Weigand saw why Mr. North had taken exception to the “old dame.” Miss Crane was not, certainly, young. But she had no particular age. She was brown and built solidly and her brown eyes looked as if she had seen a great deal and was still interested in seeing more. She wore a black silk suit that carried its own crispness and a soft white blouse. She would not, Weigand guessed, be wearing flat-heeled shoes or a shapeless felt hat. He thought of cartoons of social workers and looked again.
“No,” Miss Crane said. “You needn’t be alarmed, Lieutenant. And sit down. Although there isn’t much I can tell you, I’m afraid.” Weigand sat and looked around the casual, rather dimly lighted office.
“Tell him about the Pickett,” Pam North advised. She was looking unusually perky, Weigand thought, with a hat which wore a tiny red feather. The color of the feather identified as Mrs. North’s the red straw bag lying on Mary Crane’s desk.

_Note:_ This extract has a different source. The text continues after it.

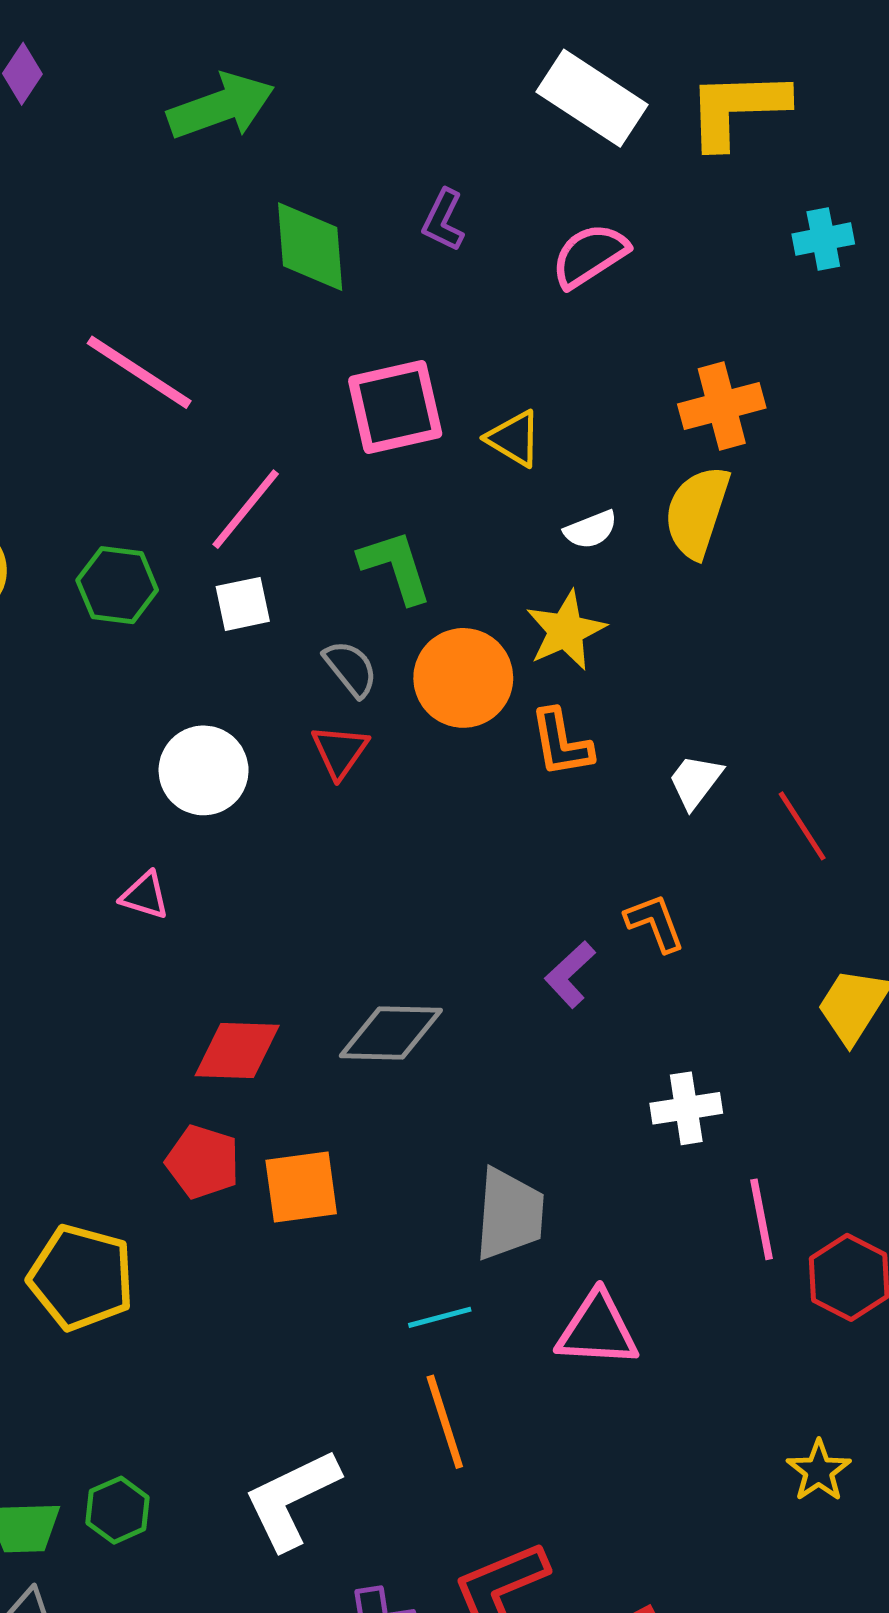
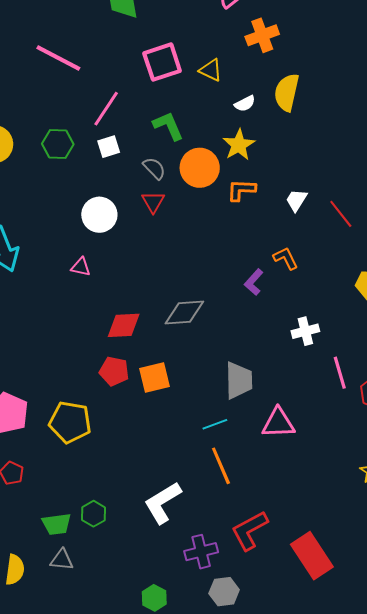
orange cross: (722, 406) -> (262, 35), moved
orange L-shape: (561, 743) -> (241, 190), turned 108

“If he likes,” Miss Crane agreed. “But it is obviously absurd. T
he Pickett, as Mrs. North says, is Ellen Pickett, a worker we had until about a year ago—Miss Winston took over some of her work.”
“Oh yes,” Weigand said. “The one who thought Miss Winston had taken her job. I doubt whether—”

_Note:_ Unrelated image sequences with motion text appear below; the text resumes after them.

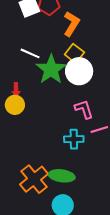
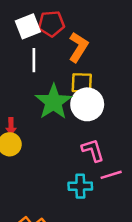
white line: (30, 53) -> (34, 60), moved, turned 66
yellow square: (74, 53) -> (82, 83), turned -36

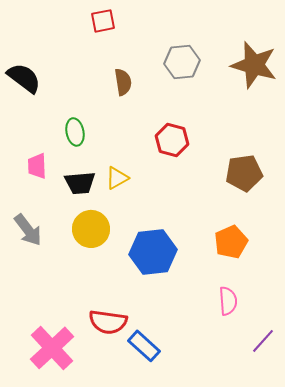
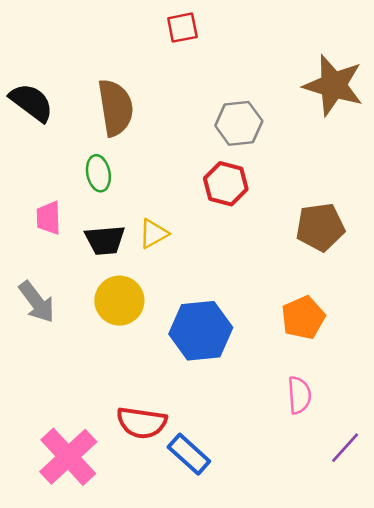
red square: (103, 21) -> (182, 28), moved
gray hexagon: (182, 62) -> (239, 123), moved
brown semicircle: (123, 82) -> (115, 108), moved, size x1.6

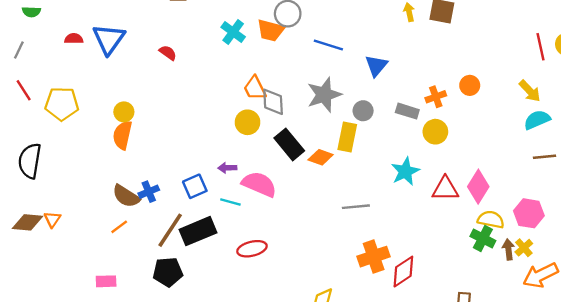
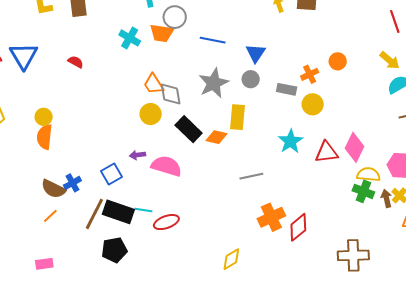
gray circle: (363, 111) -> (251, 79), moved
cyan line: (230, 202) -> (143, 210), moved
black rectangle: (198, 231) -> (118, 212), turned 48
black pentagon: (168, 272) -> (114, 250), moved

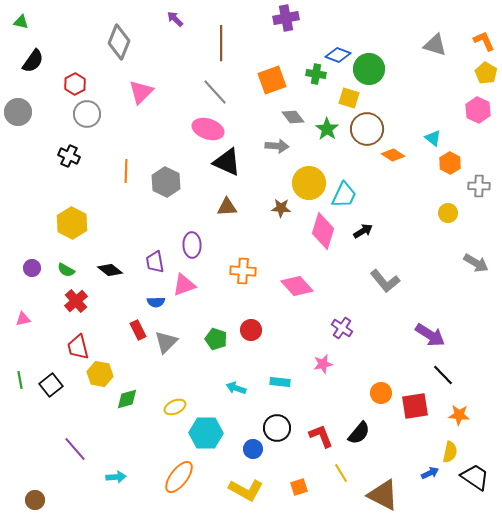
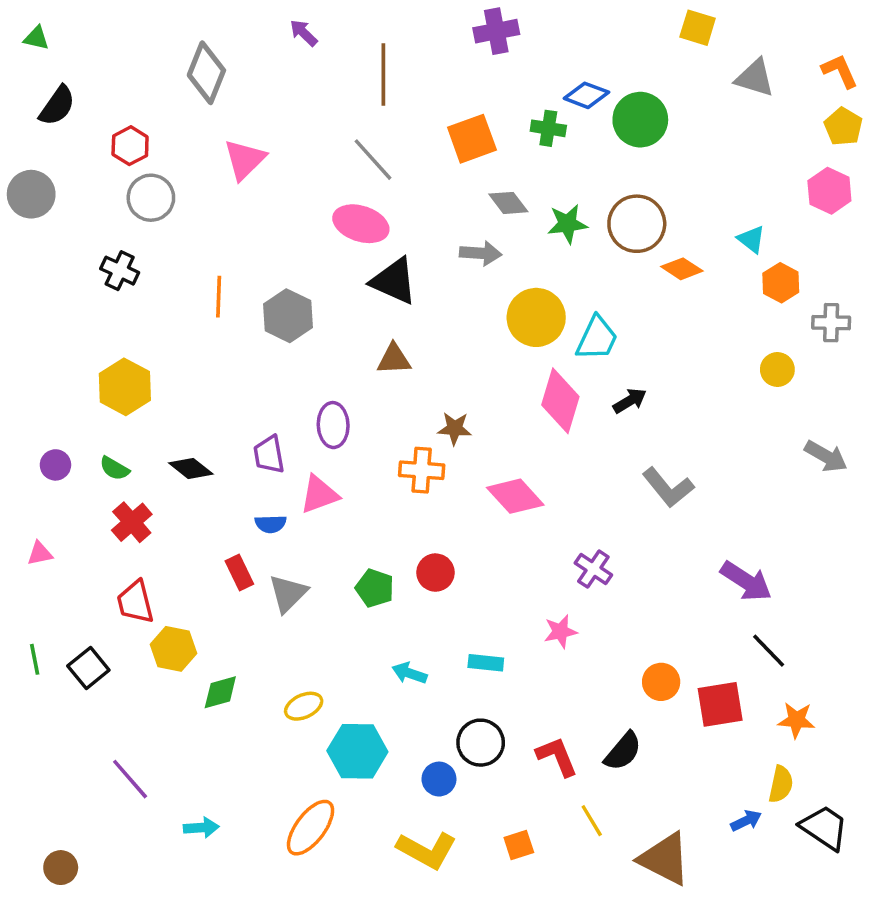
yellow square: (349, 98) -> (698, 28), moved
green star: (327, 129) -> (567, 224), turned 30
brown star: (281, 208) -> (455, 428), moved

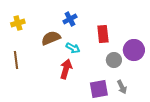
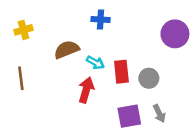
blue cross: (70, 19) -> (101, 20), moved, turned 32
red rectangle: (103, 34) -> (121, 72), moved
purple circle: (134, 50) -> (175, 34), moved

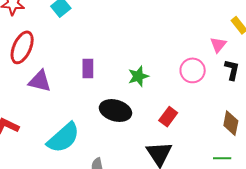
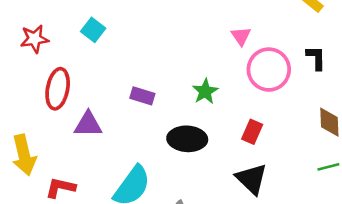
pink triangle: (218, 45) -> (241, 36), moved
purple rectangle: (88, 68) -> (142, 96), turned -60
pink circle: (193, 70) -> (269, 70), size x1.4

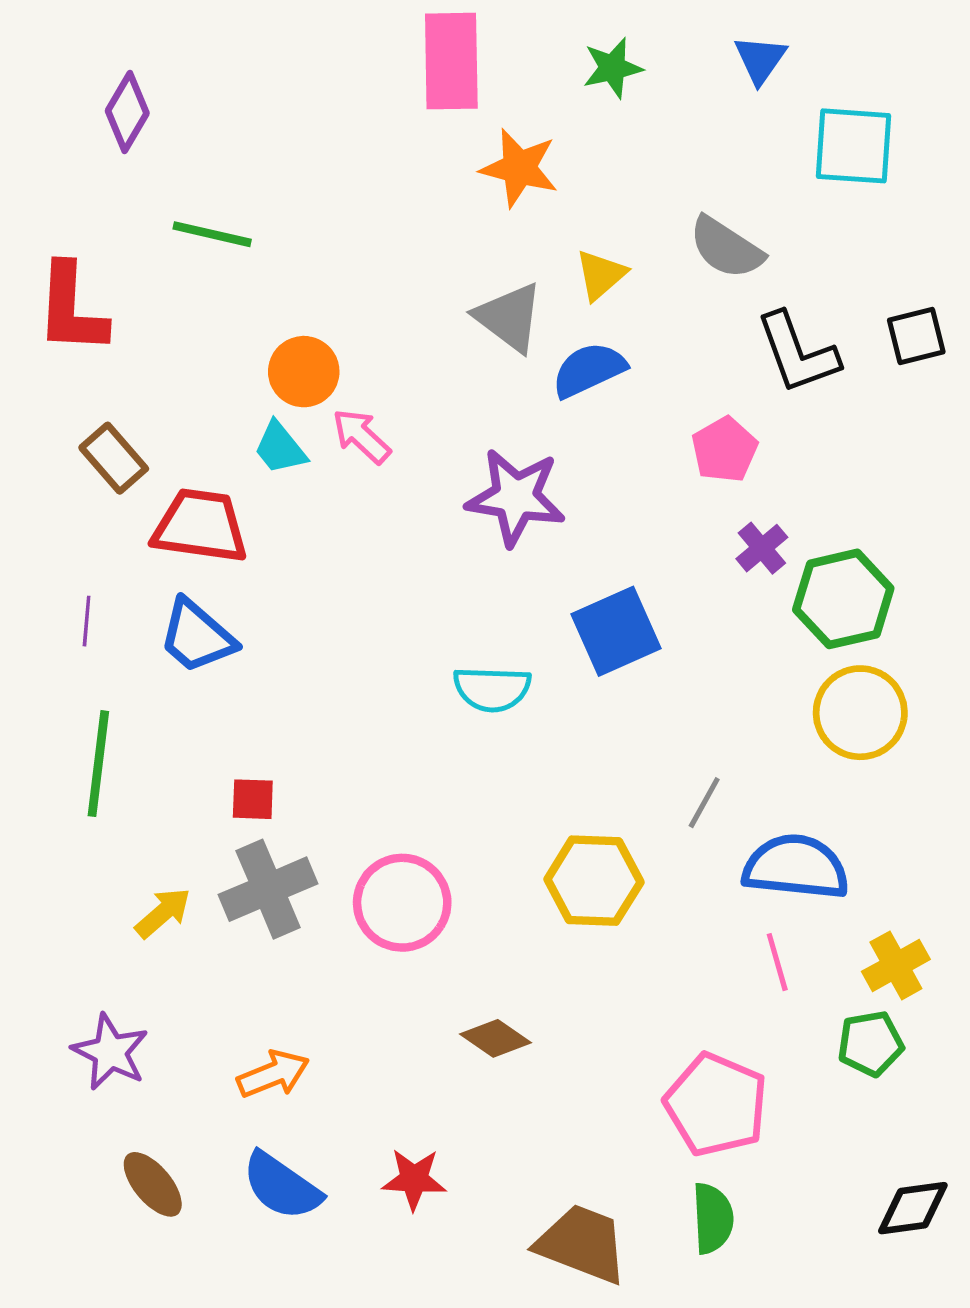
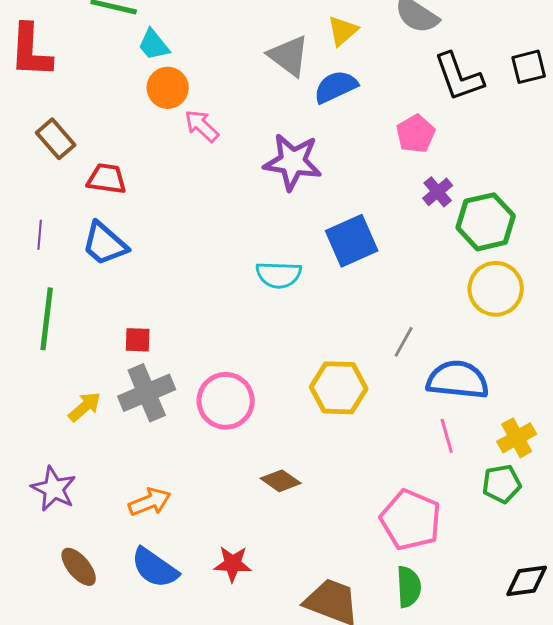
cyan trapezoid: (280, 448) -> (154, 45), moved
red trapezoid: (200, 526) -> (107, 179), size x0.7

“No,” said Miss Crane, decidedly. “Miss Pickett was very upset and just before she left she made a very difficult scene. She felt that Lois was an amateur who didn’t need a job and who was taking hers. But it was just—well, difficult disposition on Miss Pickett’s part. It was the disposition, really, which made us decide to let her go, rather than anything Miss Winston did.”

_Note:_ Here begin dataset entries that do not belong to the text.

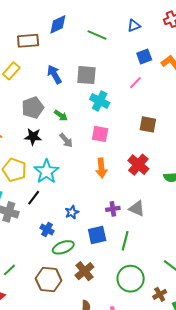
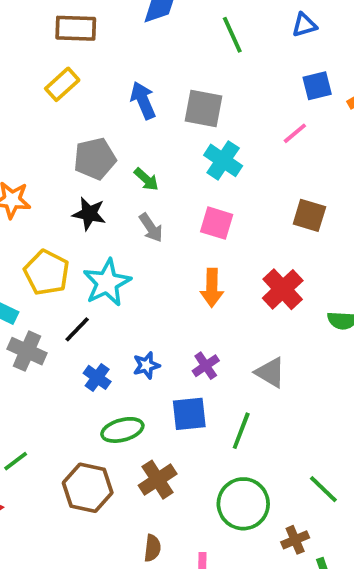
green line: (97, 35) -> (232, 35), turned 36
brown rectangle: (28, 41) -> (76, 28), moved
purple cross: (113, 209) -> (206, 366), moved, turned -32
blue cross: (47, 230) -> (97, 377), moved

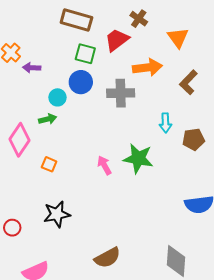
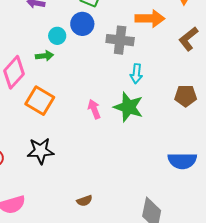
cyan arrow: (165, 123) -> (136, 74), moved
orange square: (49, 164) -> (40, 101), size x1.8
brown semicircle: (107, 258) -> (85, 201), size x0.6

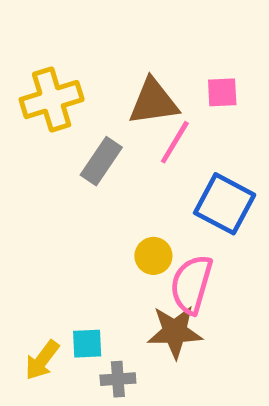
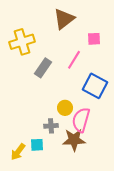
brown triangle: (153, 102) -> (64, 19), moved, turned -30
gray cross: (118, 379) -> (51, 126), moved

“Although,” Weigand pointed out, “there was some truth in what she said. Miss Winston was an amateur, and didn’t need the job and there are, I suppose, only a certain number of jobs?”
It didn’t, Miss Crane told him, work out that way. There were, to be sure, only a certain number of paid jobs. “But there is all the work in the world,” she said, and sighed faintly. “We could use twice as many workers as we have; when we find qualified volunteers it is—what shall I say?—so much velvet.
“Of which,” she added after a moment, “there isn’t too much here.”
“And Miss Winston was qualified, I gather?” Weigand asked.
Miss Crane was succinct. “Very,” she said. She had gone to the school of social work and had spent three years at the Foundation in a, more or less, probationary capacity. Then, because, and only because, she was a useful worker they would have been glad to employ, she joined the regular staff of investigators. She took assignments like the rest, worked more or less the same hours—“with, naturally, some latitude,” Miss Crane added—and was in every sense a staff employee, except that she was unpaid. Her status was unusual but by no means unique, Miss Crane explained. Most large, well-run agencies had one or two such volunteers on their staffs.
Weigand nodded and decided to clean up as he went along. Had Miss Pickett got another job, he wondered.
She had, Miss Crane told him. In Detroit in an agency—She paused, and sought words. “Which has somewhat different standards from ours,” she said.